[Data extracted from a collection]
---

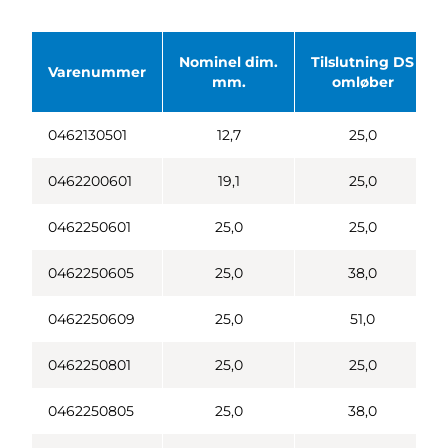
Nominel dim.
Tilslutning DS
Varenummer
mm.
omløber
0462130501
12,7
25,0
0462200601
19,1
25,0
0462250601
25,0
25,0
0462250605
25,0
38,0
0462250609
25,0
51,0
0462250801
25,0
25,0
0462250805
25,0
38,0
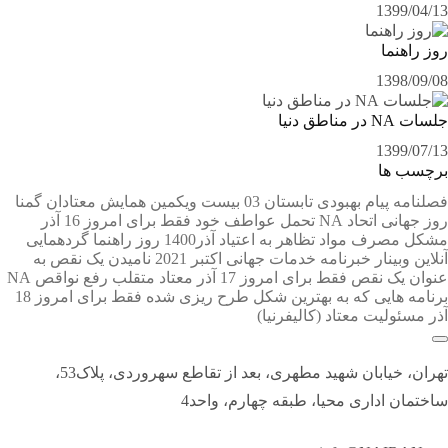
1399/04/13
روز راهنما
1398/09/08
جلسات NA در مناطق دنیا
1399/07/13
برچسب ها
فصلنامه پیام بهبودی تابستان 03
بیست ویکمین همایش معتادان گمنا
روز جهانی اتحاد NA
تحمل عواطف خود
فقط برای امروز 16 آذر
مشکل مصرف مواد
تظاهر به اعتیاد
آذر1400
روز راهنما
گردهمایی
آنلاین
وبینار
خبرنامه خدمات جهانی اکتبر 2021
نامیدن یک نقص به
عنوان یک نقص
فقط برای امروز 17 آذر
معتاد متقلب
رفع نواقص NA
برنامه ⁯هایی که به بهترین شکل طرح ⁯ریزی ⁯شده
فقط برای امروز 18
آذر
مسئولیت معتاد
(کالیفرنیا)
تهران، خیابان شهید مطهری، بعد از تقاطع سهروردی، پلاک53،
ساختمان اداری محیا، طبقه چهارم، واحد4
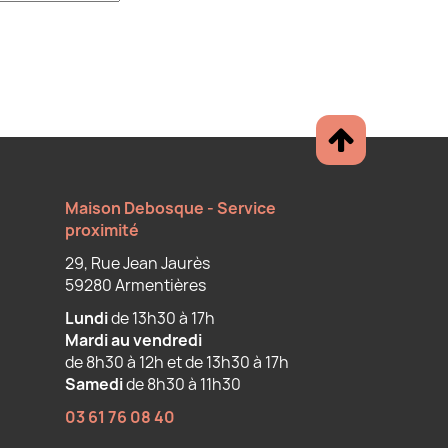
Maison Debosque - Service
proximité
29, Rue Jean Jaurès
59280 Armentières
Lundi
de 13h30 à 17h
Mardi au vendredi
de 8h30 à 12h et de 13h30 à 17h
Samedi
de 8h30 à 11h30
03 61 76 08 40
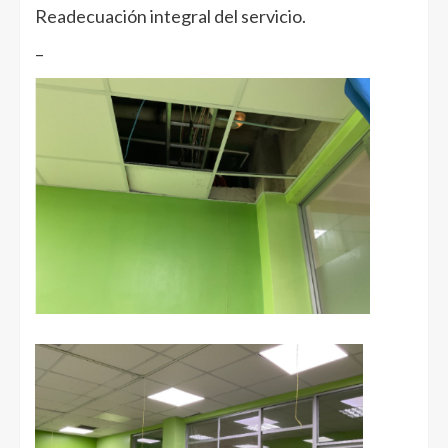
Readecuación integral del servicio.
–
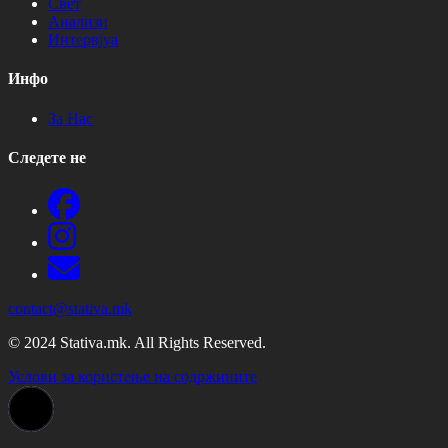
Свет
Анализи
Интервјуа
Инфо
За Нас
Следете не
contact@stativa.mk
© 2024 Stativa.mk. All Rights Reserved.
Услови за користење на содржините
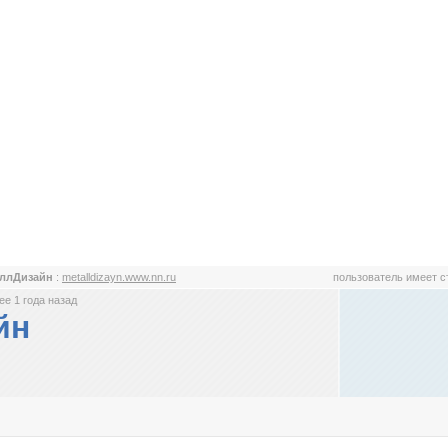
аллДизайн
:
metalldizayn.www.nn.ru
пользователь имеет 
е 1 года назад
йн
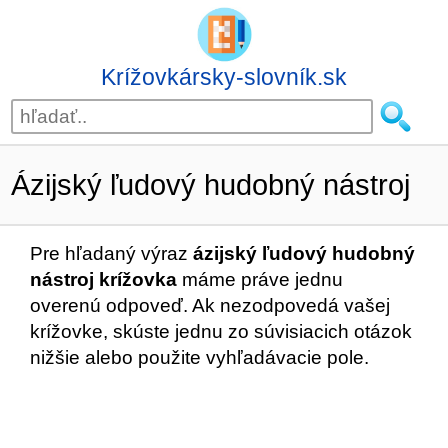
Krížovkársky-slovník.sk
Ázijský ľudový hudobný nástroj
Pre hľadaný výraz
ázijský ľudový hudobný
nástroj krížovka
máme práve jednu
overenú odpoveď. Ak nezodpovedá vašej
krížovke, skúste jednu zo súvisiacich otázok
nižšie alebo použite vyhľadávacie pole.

---

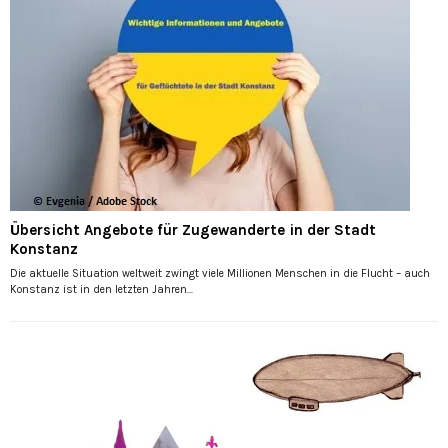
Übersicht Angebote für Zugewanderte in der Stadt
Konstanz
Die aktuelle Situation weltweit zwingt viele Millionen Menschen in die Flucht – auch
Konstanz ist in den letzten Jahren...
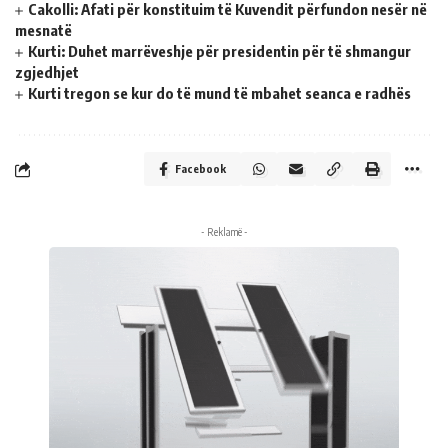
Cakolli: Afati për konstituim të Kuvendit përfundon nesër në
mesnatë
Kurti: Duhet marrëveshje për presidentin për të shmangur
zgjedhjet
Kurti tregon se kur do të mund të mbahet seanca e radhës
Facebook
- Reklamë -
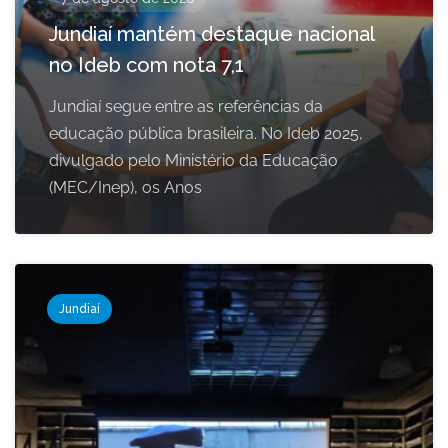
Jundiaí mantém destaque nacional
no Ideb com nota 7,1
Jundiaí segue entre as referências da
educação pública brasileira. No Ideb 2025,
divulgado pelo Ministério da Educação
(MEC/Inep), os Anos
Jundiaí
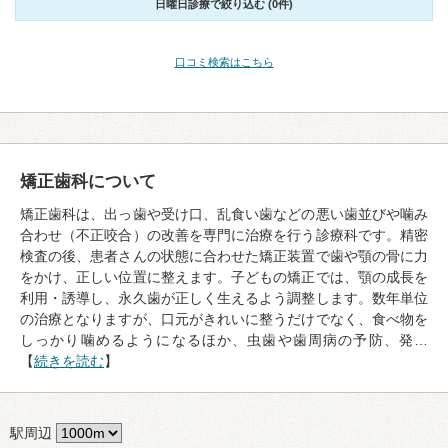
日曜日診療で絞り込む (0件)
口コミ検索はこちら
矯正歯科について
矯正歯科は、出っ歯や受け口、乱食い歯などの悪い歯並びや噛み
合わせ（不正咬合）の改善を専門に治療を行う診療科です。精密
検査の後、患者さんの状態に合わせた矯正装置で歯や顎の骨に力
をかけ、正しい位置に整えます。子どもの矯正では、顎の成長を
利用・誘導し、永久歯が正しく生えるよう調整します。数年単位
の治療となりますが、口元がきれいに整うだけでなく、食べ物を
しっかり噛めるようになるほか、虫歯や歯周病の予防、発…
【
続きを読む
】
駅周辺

---

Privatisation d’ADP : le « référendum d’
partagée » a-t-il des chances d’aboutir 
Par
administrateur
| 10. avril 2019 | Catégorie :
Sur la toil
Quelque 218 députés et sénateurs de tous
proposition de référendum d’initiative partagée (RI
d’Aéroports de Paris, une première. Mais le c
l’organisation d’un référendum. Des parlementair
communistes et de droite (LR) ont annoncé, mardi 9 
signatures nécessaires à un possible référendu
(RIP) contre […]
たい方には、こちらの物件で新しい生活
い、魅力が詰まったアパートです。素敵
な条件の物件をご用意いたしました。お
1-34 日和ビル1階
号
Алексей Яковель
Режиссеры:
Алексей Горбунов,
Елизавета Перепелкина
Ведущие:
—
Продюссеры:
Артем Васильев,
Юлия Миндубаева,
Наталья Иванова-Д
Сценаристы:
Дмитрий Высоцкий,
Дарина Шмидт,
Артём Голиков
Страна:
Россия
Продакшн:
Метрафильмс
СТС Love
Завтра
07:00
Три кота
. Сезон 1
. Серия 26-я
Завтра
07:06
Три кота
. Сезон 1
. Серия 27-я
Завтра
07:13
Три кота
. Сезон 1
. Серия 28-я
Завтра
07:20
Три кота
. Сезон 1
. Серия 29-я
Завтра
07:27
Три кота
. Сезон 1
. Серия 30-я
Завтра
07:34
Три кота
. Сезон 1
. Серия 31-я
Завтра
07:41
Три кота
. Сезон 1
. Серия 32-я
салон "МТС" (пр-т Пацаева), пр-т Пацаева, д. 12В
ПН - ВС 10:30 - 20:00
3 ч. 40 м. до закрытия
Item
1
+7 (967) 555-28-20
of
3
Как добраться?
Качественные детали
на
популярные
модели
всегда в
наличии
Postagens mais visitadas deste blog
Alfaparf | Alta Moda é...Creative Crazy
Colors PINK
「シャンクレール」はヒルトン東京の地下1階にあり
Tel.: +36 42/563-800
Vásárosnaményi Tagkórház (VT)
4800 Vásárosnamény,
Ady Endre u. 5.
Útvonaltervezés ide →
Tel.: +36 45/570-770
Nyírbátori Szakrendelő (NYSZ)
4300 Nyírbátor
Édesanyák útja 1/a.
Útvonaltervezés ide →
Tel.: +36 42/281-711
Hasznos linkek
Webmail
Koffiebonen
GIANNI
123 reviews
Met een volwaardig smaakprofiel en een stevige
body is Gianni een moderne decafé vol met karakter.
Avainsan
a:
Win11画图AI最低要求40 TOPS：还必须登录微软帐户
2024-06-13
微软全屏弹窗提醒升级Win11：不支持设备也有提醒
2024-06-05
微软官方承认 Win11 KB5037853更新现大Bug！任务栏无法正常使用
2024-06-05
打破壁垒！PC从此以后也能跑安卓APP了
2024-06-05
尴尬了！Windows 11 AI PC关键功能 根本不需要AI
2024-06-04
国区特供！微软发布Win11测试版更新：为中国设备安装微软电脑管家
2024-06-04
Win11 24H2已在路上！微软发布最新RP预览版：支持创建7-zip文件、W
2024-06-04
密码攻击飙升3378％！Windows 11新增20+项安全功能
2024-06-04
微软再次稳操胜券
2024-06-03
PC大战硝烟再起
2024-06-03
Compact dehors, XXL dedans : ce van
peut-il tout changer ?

---

** Required work **
In the records above, find the line with "Nominel dim." and the line with "nižšie alebo použite vyhľadávacie pole."; please transcribe exactly those two lines and all lines between them, omitting any picture.

** Solution to the exercise **
Nominel dim.
Tilslutning DS
Varenummer
mm.
omløber
0462130501
12,7
25,0
0462200601
19,1
25,0
0462250601
25,0
25,0
0462250605
25,0
38,0
0462250609
25,0
51,0
0462250801
25,0
25,0
0462250805
25,0
38,0
1399/04/13
روز راهنما
1398/09/08
جلسات NA در مناطق دنیا
1399/07/13
برچسب ها
فصلنامه پیام بهبودی تابستان 03
بیست ویکمین همایش معتادان گمنا
روز جهانی اتحاد NA
تحمل عواطف خود
فقط برای امروز 16 آذر
مشکل مصرف مواد
تظاهر به اعتیاد
آذر1400
روز راهنما
گردهمایی
آنلاین
وبینار
خبرنامه خدمات جهانی اکتبر 2021
نامیدن یک نقص به
عنوان یک نقص
فقط برای امروز 17 آذر
معتاد متقلب
رفع نواقص NA
برنامه ⁯هایی که به بهترین شکل طرح ⁯ریزی ⁯شده
فقط برای امروز 18
آذر
مسئولیت معتاد
(کالیفرنیا)
تهران، خیابان شهید مطهری، بعد از تقاطع سهروردی، پلاک53،
ساختمان اداری محیا، طبقه چهارم، واحد4
Maison Debosque - Service
proximité
29, Rue Jean Jaurès
59280 Armentières
Lundi
de 13h30 à 17h
Mardi au vendredi
de 8h30 à 12h et de 13h30 à 17h
Samedi
de 8h30 à 11h30
03 61 76 08 40
Readecuación integral del servicio.
–
Свет
Анализи
Интервјуа
Инфо
За Нас
Следете не
contact@stativa.mk
© 2024 Stativa.mk. All Rights Reserved.
Услови за користење на содржините
аллДизайн
:
metalldizayn.www.nn.ru
пользователь имеет 
е 1 года назад
йн
Krížovkársky-slovník.sk
Ázijský ľudový hudobný nástroj
Pre hľadaný výraz
ázijský ľudový hudobný
nástroj krížovka
máme práve jednu
overenú odpoveď. Ak nezodpovedá vašej
krížovke, skúste jednu zo súvisiacich otázok
nižšie alebo použite vyhľadávacie pole.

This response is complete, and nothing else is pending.